Is Bitcoin’s Four-Year Cycle Broken? Analysts Debate What Comes Next
Bitcoin’s Four-Year Cycle Faces Its Biggest Test Yet
Bitcoin’s long-observed four-year market cycle—historically driven by halving events—is under renewed scrutiny. In 2025, analysts are split on whether this model still applies, as institutional exchange-traded funds (ETFs), regulatory changes in the US, and shifting macroeconomic conditions reshape the crypto market.
The debate centers on whether Bitcoin’s price behavior still follows the familiar post-halving boom-and-bust pattern—or whether structural changes have permanently altered its trajectory.
What Is the Bitcoin Four-Year Cycle?
Bitcoin’s four-year cycle is rooted in its halving mechanism, which cuts miner rewards in half roughly every four years, reducing the supply of new BTC entering circulation.
Historically, this has produced a recognizable pattern:
- Accumulation phase
- Post-halving bull run, often peaking around 12–18 months later
- Sharp correction
- Multi-year bear market
Supporters of the cycle theory argue that human behavior and market psychology reinforce this rhythm.
Why Some Analysts Say the Cycle Is Breaking Down
Several market observers believe 2025 marks a structural shift away from the traditional cycle.
Nick Ruck, director of LVRG Research, told Cointelegraph that the halving-driven model began to weaken this year. He attributed the change to persistent institutional demand, particularly from spot Bitcoin ETFs and corporate treasury buyers.
According to Ruck, these inflows have:
- Reduced volatility compared to past cycles
- Softened the severity of post-peak corrections
- Extended the broader bull market timeline
“While near-term consolidation is possible amid macro pressure, we expect the bull market to extend into 2026,” he said.
Institutions and ETFs Reshape Bitcoin’s Market Structure
Institutional adoption has become one of the strongest arguments against the four-year cycle model.
Earlier in December, Grayscale projected that Bitcoin could reach a new all-time high in the first half of 2026, citing:
- Currency debasement concern
- A more supportive US regulatory environment
- Sustained macro-driven demand
Standard Chartered’s global head of digital assets research, Geoffrey Kendrick, went further, calling the cycle theory “no longer valid.” The bank revised its outlook, now forecasting Bitcoin at $150,000 by the end of 2026.

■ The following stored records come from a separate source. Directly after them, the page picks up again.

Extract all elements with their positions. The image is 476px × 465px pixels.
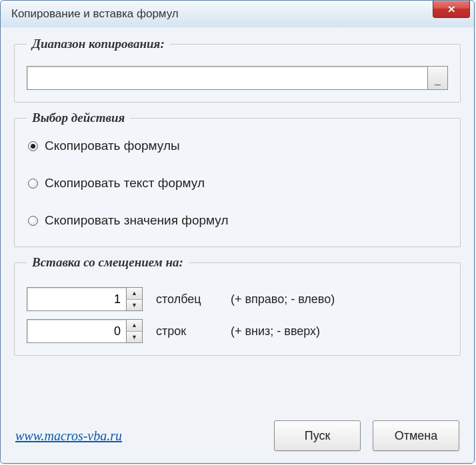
column-offset-hint: (+ вправо; - влево) <box>231 292 335 306</box>
close-icon: ✕ <box>447 3 456 15</box>
radio-icon <box>28 141 38 151</box>
radio-copy-formulas[interactable]: Скопировать формулы <box>28 139 447 153</box>
offset-row-rows: ▲ ▼ строк (+ вниз; - вверх) <box>27 319 448 343</box>
chevron-up-icon: ▲ <box>131 322 137 328</box>
column-spinner: ▲ ▼ <box>27 287 143 311</box>
radio-icon <box>28 216 38 226</box>
offset-legend: Вставка со смещением на: <box>27 255 189 270</box>
row-offset-hint: (+ вниз; - вверх) <box>231 324 320 338</box>
radio-icon <box>28 179 38 189</box>
dialog-content: Диапазон копирования: _ Выбор действия С… <box>1 27 474 463</box>
radio-copy-formula-text[interactable]: Скопировать текст формул <box>28 176 447 191</box>
group-copy-range: Диапазон копирования: _ <box>14 37 461 103</box>
column-offset-up[interactable]: ▲ <box>127 288 142 300</box>
radio-label: Скопировать значения формул <box>45 213 228 228</box>
dialog-window: Копирование и вставка формул ✕ Диапазон … <box>0 0 475 464</box>
column-offset-input[interactable] <box>27 287 127 311</box>
chevron-down-icon: ▼ <box>131 334 137 340</box>
column-offset-down[interactable]: ▼ <box>127 300 142 311</box>
website-link[interactable]: www.macros-vba.ru <box>15 428 262 444</box>
window-title: Копирование и вставка формул <box>11 7 179 21</box>
spinner-buttons: ▲ ▼ <box>127 287 143 311</box>
range-picker-button[interactable]: _ <box>428 66 448 90</box>
radio-label: Скопировать формулы <box>45 139 180 153</box>
offset-row-columns: ▲ ▼ столбец (+ вправо; - влево) <box>27 287 448 311</box>
row-offset-label: строк <box>156 324 216 338</box>
group-offset: Вставка со смещением на: ▲ ▼ столбец (+ … <box>14 255 461 356</box>
radio-group: Скопировать формулы Скопировать текст фо… <box>27 135 448 234</box>
close-button[interactable]: ✕ <box>433 1 470 18</box>
range-input[interactable] <box>27 66 428 90</box>
cancel-button[interactable]: Отмена <box>373 420 459 451</box>
row-offset-down[interactable]: ▼ <box>127 332 142 343</box>
footer: www.macros-vba.ru Пуск Отмена <box>14 416 461 451</box>
range-picker-icon: _ <box>435 75 441 87</box>
spinner-buttons: ▲ ▼ <box>127 319 143 343</box>
row-spinner: ▲ ▼ <box>27 319 143 343</box>
radio-copy-formula-values[interactable]: Скопировать значения формул <box>28 213 447 228</box>
row-offset-input[interactable] <box>27 319 127 343</box>
group-action: Выбор действия Скопировать формулы Скопи… <box>14 111 461 247</box>
copy-range-legend: Диапазон копирования: <box>27 37 170 51</box>
action-legend: Выбор действия <box>27 111 130 125</box>
range-input-wrap: _ <box>27 66 448 90</box>
column-offset-label: столбец <box>156 292 216 306</box>
chevron-down-icon: ▼ <box>131 302 137 308</box>
run-button[interactable]: Пуск <box>274 420 361 451</box>
radio-label: Скопировать текст формул <box>45 176 205 191</box>
radio-dot-icon <box>31 144 35 149</box>
chevron-up-icon: ▲ <box>131 290 137 296</box>
row-offset-up[interactable]: ▲ <box>127 320 142 332</box>
titlebar: Копирование и вставка формул ✕ <box>1 1 474 27</box>
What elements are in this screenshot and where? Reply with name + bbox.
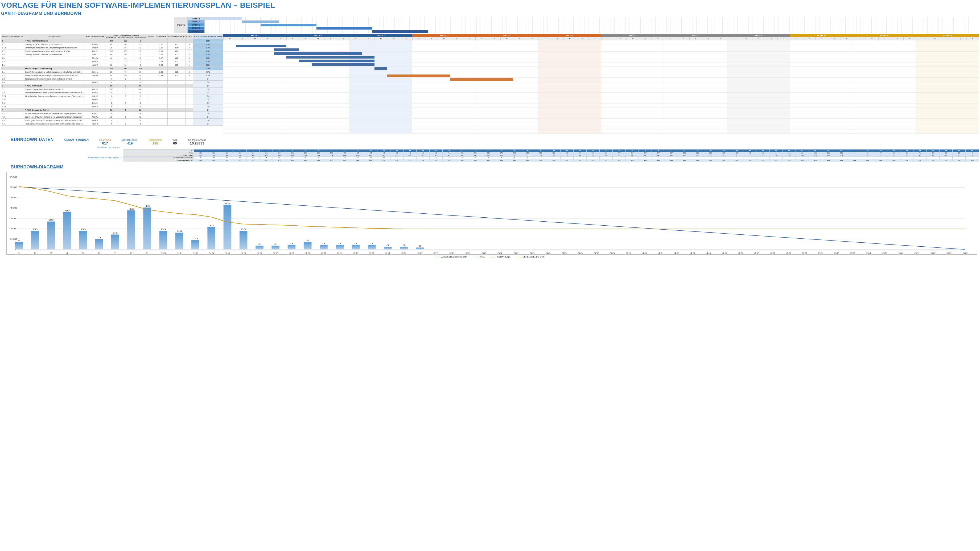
day-header-cell: D bbox=[740, 37, 752, 40]
svg-rect-15 bbox=[127, 210, 135, 249]
svg-text:4: 4 bbox=[274, 243, 277, 245]
day-header-cell: D bbox=[765, 37, 778, 40]
svg-text:45: 45 bbox=[722, 252, 727, 254]
table-row[interactable]: 3.3.1Malik M.2020% bbox=[1, 105, 223, 108]
day-header-cell: D bbox=[828, 37, 840, 40]
gantt-bar bbox=[299, 60, 374, 62]
day-header-cell: F bbox=[274, 37, 286, 40]
pct-cell: 0% bbox=[193, 108, 223, 112]
col-title: AUFGABENTITEL bbox=[24, 34, 85, 39]
svg-text:30: 30 bbox=[481, 252, 487, 254]
table-row[interactable]: 1.1.1Marktanalyse durchführen, um Zielku… bbox=[1, 46, 223, 49]
day-header-cell: M bbox=[853, 37, 865, 40]
table-row[interactable]: 1.5Malik M.323203.183.225100% bbox=[1, 60, 223, 64]
table-row[interactable]: 1.2Schätzung der Anfangsinvestition und … bbox=[1, 49, 223, 53]
pct-cell: 0% bbox=[193, 84, 223, 87]
day-header-cell: M bbox=[476, 37, 488, 40]
table-row[interactable]: 1.1Erhebung möglicher Standorte für Lade… bbox=[1, 43, 223, 46]
day-header-cell: M bbox=[689, 37, 702, 40]
svg-text:16: 16 bbox=[113, 232, 118, 234]
svg-rect-21 bbox=[224, 205, 232, 249]
sprint-row: SPRINT 1 bbox=[188, 17, 205, 20]
svg-rect-13 bbox=[95, 239, 103, 249]
day-header-cell: M bbox=[538, 37, 551, 40]
day-header-cell: D bbox=[576, 37, 589, 40]
week-header-cell: WOCHE 1 bbox=[223, 34, 286, 37]
legend-item: VERBLEIBENDE STD. bbox=[517, 256, 544, 258]
day-header-cell: D bbox=[803, 37, 815, 40]
svg-rect-28 bbox=[336, 245, 344, 249]
svg-text:17: 17 bbox=[273, 252, 278, 254]
svg-text:52: 52 bbox=[834, 252, 840, 254]
svg-rect-32 bbox=[400, 247, 408, 249]
svg-text:21: 21 bbox=[337, 252, 342, 254]
table-row[interactable]: 4PHASE: Umfassender Rollout320320% bbox=[1, 108, 223, 112]
svg-text:5: 5 bbox=[82, 252, 84, 254]
pct-cell: 88% bbox=[193, 70, 223, 74]
day-header-cell: F bbox=[526, 37, 538, 40]
pct-cell: 100% bbox=[193, 39, 223, 43]
table-row[interactable]: 4.3Schulung des Personals in Bezug auf W… bbox=[1, 119, 223, 122]
svg-text:5: 5 bbox=[322, 242, 325, 245]
day-header-cell: F bbox=[589, 37, 601, 40]
day-header-cell: M bbox=[878, 37, 891, 40]
table-row[interactable]: 2.1Entwürfe für Ladestationen und die da… bbox=[1, 70, 223, 74]
gantt-row bbox=[223, 74, 979, 78]
gantt-bar bbox=[387, 75, 450, 77]
table-row[interactable]: 4.1Auf potenzielle Benutzer*innen ausger… bbox=[1, 112, 223, 115]
svg-text:48: 48 bbox=[224, 202, 230, 204]
table-row[interactable]: 2.3Zulassungen und Genehmigungen für die… bbox=[1, 77, 223, 81]
table-row[interactable]: 1PHASE: Machbarkeitsstudie3093090100% bbox=[1, 39, 223, 43]
gantt-row bbox=[223, 40, 979, 44]
svg-text:2: 2 bbox=[33, 252, 36, 254]
table-row[interactable]: 3.2.1Alle technischen Störungen oder Pro… bbox=[1, 94, 223, 98]
svg-text:57: 57 bbox=[914, 252, 920, 254]
table-row[interactable]: 2.4Malik M.300300% bbox=[1, 81, 223, 84]
bd-summary: GESAMTSTUNDEN SCHÄTZUNG617 ABGESCHLOSSEN… bbox=[64, 138, 206, 145]
svg-text:45: 45 bbox=[145, 205, 150, 207]
table-row[interactable]: 2PHASE: Design und Entwicklung2101101005… bbox=[1, 67, 223, 70]
table-row[interactable]: 3PHASE: Pilotversuch660660% bbox=[1, 84, 223, 87]
gantt-row bbox=[223, 115, 979, 119]
day-header-cell: D bbox=[261, 37, 274, 40]
day-header-cell: D bbox=[865, 37, 878, 40]
svg-text:23: 23 bbox=[369, 252, 374, 254]
gantt-row bbox=[223, 108, 979, 111]
svg-text:56: 56 bbox=[898, 252, 904, 254]
svg-rect-23 bbox=[256, 246, 264, 249]
table-row[interactable]: 3.2Benutzerfeedback zur Leistung und Ben… bbox=[1, 91, 223, 94]
col-done: ABGESCHLOSSEN bbox=[118, 37, 134, 39]
table-row[interactable]: 3.2.2Kylie R.120120% bbox=[1, 98, 223, 102]
pct-cell: 100% bbox=[193, 43, 223, 46]
svg-text:7: 7 bbox=[114, 252, 116, 254]
week-header-cell: WOCHE 12 bbox=[916, 34, 979, 37]
table-row[interactable]: 1.6Malik M.121203.233.231100% bbox=[1, 64, 223, 67]
svg-text:19: 19 bbox=[305, 252, 310, 254]
table-row[interactable]: 3.3Pete S.4040% bbox=[1, 102, 223, 105]
table-row[interactable]: 3.1Begrenzte Region für die Pilotinstall… bbox=[1, 87, 223, 91]
gantt-row bbox=[223, 104, 979, 108]
week-header-cell: WOCHE 3 bbox=[349, 34, 412, 37]
day-header-cell: D bbox=[614, 37, 626, 40]
table-row[interactable]: 4.2Beginn der schrittweisen Installation… bbox=[1, 115, 223, 119]
gantt-row bbox=[223, 44, 979, 48]
table-row[interactable]: 2.2Softwarelösungen für Bezahlung und Be… bbox=[1, 74, 223, 77]
svg-text:32: 32 bbox=[514, 252, 519, 254]
table-row[interactable]: 1.4Allen W.404003.173.226100% bbox=[1, 56, 223, 60]
svg-text:700: 700 bbox=[10, 176, 18, 178]
svg-text:59: 59 bbox=[947, 252, 952, 254]
pct-cell: 100% bbox=[193, 46, 223, 49]
table-row[interactable]: 1.3Erhebung möglicher Standorte für Lade… bbox=[1, 53, 223, 56]
svg-text:26: 26 bbox=[417, 252, 422, 254]
pct-cell: 100% bbox=[193, 56, 223, 60]
week-header-cell: WOCHE 11 bbox=[853, 34, 916, 37]
day-header-cell: F bbox=[337, 37, 349, 40]
days-val: 60 bbox=[173, 141, 177, 145]
gantt-bar bbox=[312, 64, 375, 66]
bd-chart-heading: BURNDOWN-DIAGRAMM bbox=[11, 165, 979, 170]
svg-rect-24 bbox=[272, 246, 280, 249]
svg-text:8: 8 bbox=[306, 240, 309, 241]
pct-cell: 0% bbox=[193, 98, 223, 102]
table-row[interactable]: 4.4Funktionalität der Ladestationen über… bbox=[1, 122, 223, 125]
svg-rect-22 bbox=[240, 231, 248, 249]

Prominent industry figures—including Cathie Wood (ARK Invest), Arthur Hayes (BitMEX), Ki Young Ju (CryptoQuant), Matt Hougan (Bitwise), Hunter Horsley, and Raoul Pal—have also argued that Bitcoin’s cycles are being replaced by longer, structurally driven trends.
Others Say the Cycle Is Still Intact
Not everyone is convinced the four-year cycle is dead.
Markus Thielen, CEO of 10x Research, said Bitcoin entered a bear market in late October 2025, becoming one of the first major risk assets to reflect a slowing global economy.
Meanwhile, popular analyst Rekt Capital maintains that the cycle remains valid, though evolving.
“If BTC’s four-year cycle is ‘broken,’ it’s probably just leveling up,” he said on Dec. 20.
Some analysts argue that belief in the cycle itself becomes a self-fulfilling force, as traders sell in anticipation of a post-halving downturn—adding downward pressure regardless of fundamentals.
Expectations, Not Cycles, May Be the Real Problem
The creator of the Stock-to-Flow model, known as PlanB, suggested that recent selling pressure stems more from psychology than structural weakness.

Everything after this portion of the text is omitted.